How to solve all the problems! ( not all but...)

Sunday, November 18, 2012 Francisco Carneiro 0 Comments


As of 2000, for instance, a worker in Mexico earned a wage 40% that of a Mexican-born worker of similar education and experience working in America.
Most of this wage gap is down to productivity differences, stemming from disparities in the quality of infrastructure, institutions and skills. An individual worker, however talented, cannot hope to replicate the fertile environment of a rich economy all on his own. But transplanting a worker into rich soil can supercharge his productivity. A Mexican worker earns more in the United States than in Mexico because he can produce more, thanks to the quality of US technology and institutions........

In a recent report Sharun Mukand of the University of Warwick calculates the effect of movement by half of the developing world’s workforce to the rich world. Such a vast migration could never happen in practice, of course, but as a thought exercise it is instructive. If migration closes a quarter of the migrants’ productivity gap with the rich world, their average income would rise by $7,000. That would be enough to raise global output by 30%, or about $21 trillion. Other studies find even bigger effects.
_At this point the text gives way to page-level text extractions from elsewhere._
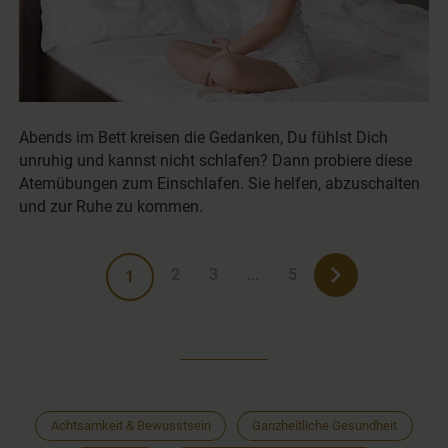
Abends im Bett kreisen die Gedanken, Du fühlst Dich
unruhig und kannst nicht schlafen? Dann probiere diese
Atemübungen zum Einschlafen. Sie helfen, abzuschalten
und zur Ruhe zu kommen.
2
3
...
5
1
Achtsamkeit & Bewusstsein
Ganzheitliche Gesundheit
A 2007 paper by Paul Klein, now at Simon Fraser University, and Gustavo Ventura, now at Arizona State University, reckons that full labour mobility could raise global output by up to 122%. Such gains swamp the benefits of eliminating remaining barriers to trade, which amount to just 1.8-2.8% of GDP, reckons Mr Mukand.





PS This is so true, the temptation to try to stop immigrants from entering Europe is killing Europe. We need people to work and pay taxes and since there are no babies what we should do is open the doors to all that want to work and live here.